Изменить стиль страницы

Напрасно. Прошение не помогло. Я коснулся неприкосновенного и вот стою перед плахой, а палач нетерпеливо ждет. Сейчас он приступит. Сперва я в собственной руке сожгу те пятнадцать тетрадей — так написано в приговоре, — потом палач оголит мне шею, и…

Люди, вас собралась вся Варшава. Какое Варшава — вся Речь Посполитая. Вон вижу я учеников из Бреста, однокашников из Вильни, знакомых из Городни. Вы все глядите на меня, но с высоты эшафота не видно, что в ваших глазах — лишь ужас и презрение или и боль сочувствия? Я был законником-судьею и, случалось, наказывал вас за распри и обман. Я был учителем и порой строго обходился с вашими детьми. Однако был я таким из любви к вам. И когда записывал сокровенное в те пятнадцать тетрадей, также желал вам добра. Человек, а не выдуманный обманщиками бог — властелин вселенной. Слышите это, люди? Я кладу голову на плаху. Я склоняю ее не перед химерой-богом — перед чело…
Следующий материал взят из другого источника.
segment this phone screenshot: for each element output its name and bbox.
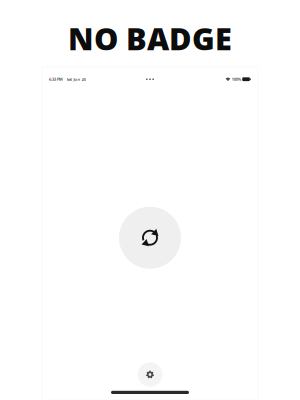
staticText: 6:33 PM	[49, 77, 63, 82]
staticText: Sat Jun 24	[66, 77, 86, 82]
button[interactable]: Settings	[138, 362, 162, 387]
staticText: 100%	[232, 77, 241, 82]
button[interactable]: Refresh	[119, 207, 181, 269]
staticText: NO BADGE	[68, 18, 232, 59]
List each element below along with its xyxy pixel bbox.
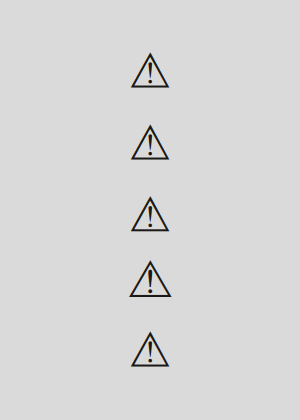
staticText: ⚠ [128,43,172,99]
staticText: ⚠ [128,187,172,243]
staticText: ⚠ [128,323,172,377]
staticText: ⚠ [128,115,172,171]
staticText: ⚠ [128,259,172,307]
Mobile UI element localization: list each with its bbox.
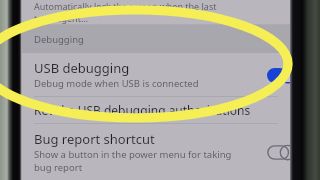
- staticText: bug report: [34, 161, 83, 174]
- staticText: USB debugging: [34, 59, 130, 77]
- button[interactable]: USB debugging: [22, 53, 290, 96]
- staticText: Automatically lock the screen when the l…: [34, 0, 217, 12]
- staticText: Debug mode when USB is connected: [34, 77, 199, 90]
- button[interactable]: Revoke USB debugging authorisations: [22, 97, 290, 123]
- button[interactable]: Bug report shortcut: [22, 124, 290, 180]
- staticText: Bug report shortcut: [34, 130, 155, 148]
- button[interactable]: Automatically lock the screen when the l…: [22, 0, 290, 24]
- staticText: Show a button in the power menu for taki…: [34, 148, 234, 161]
- staticText: Debugging: [34, 33, 84, 46]
- button[interactable]: Turn off USB debugging: [266, 65, 290, 85]
- staticText: Revoke USB debugging authorisations: [34, 102, 251, 118]
- staticText: trust agent...: [34, 12, 89, 24]
- button[interactable]: Turn on Bug report shortcut: [266, 142, 290, 162]
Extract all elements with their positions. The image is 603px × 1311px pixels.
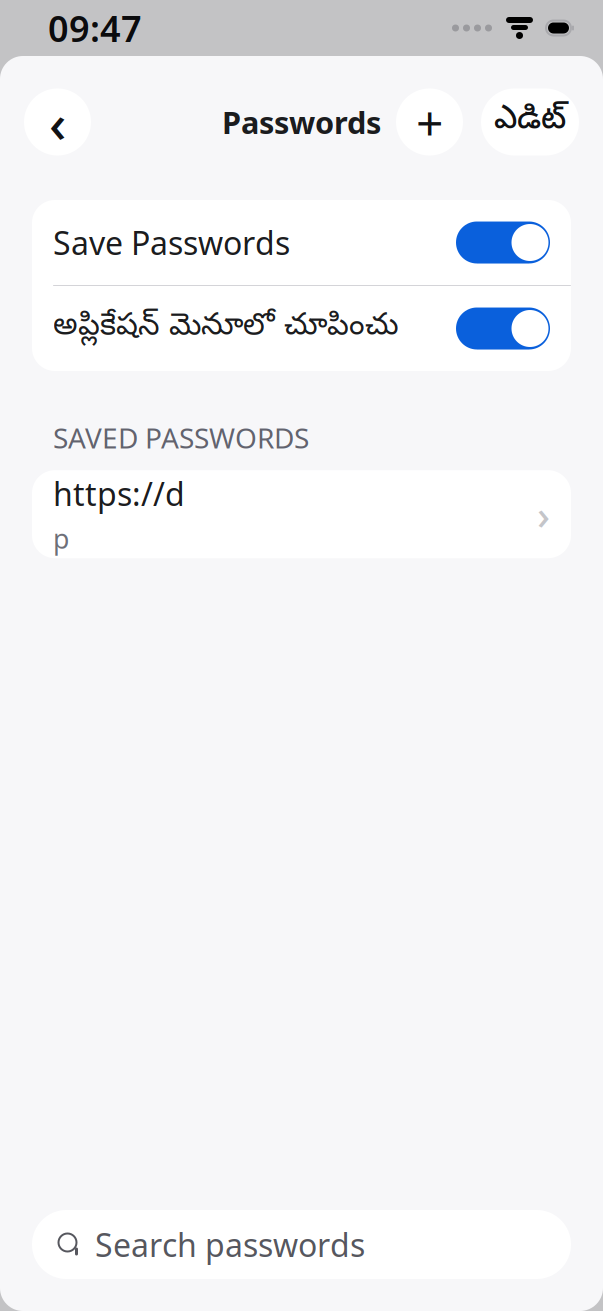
staticText: › (537, 488, 550, 541)
staticText: 09:47 (48, 4, 142, 52)
staticText: Passwords (222, 102, 381, 142)
button[interactable]: Back (24, 88, 91, 156)
button[interactable]: Save Passwords (32, 200, 571, 285)
staticText: ‹ (49, 87, 66, 157)
staticText: SAVED PASSWORDS (53, 419, 309, 456)
button[interactable]: Search passwords (32, 1210, 571, 1279)
staticText: + (416, 90, 443, 154)
staticText: https://d (53, 472, 185, 515)
staticText: p (53, 521, 69, 556)
staticText: అప్లికేషన్ మెనూలో చూపించు (53, 308, 399, 349)
button[interactable]: Add password (396, 88, 463, 156)
staticText: Save Passwords (53, 221, 290, 264)
button[interactable]: అప్లికేషన్ మెనూలో చూపించు (32, 286, 571, 371)
button[interactable]: ఎడిట్ (481, 88, 579, 156)
staticText: ఎడిట్ (494, 101, 566, 143)
staticText: Search passwords (95, 1223, 365, 1266)
button[interactable]: https://d (32, 470, 571, 558)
Ох, проклятый палач! До чего же у тебя цепкая, как свинцом налитая, рука!..

* * *

Тряхани, тряхани его, палач! А то, вишь, зыркает — можно подумать, не на эшафоте стоит, а за судейским столом. Можно подумать, не его сейчас укоротят на голову, а он будет казнить и миловать. Хватит, покрасовался за судейскими столами да кафедрами. Отговорил свои красивые речи…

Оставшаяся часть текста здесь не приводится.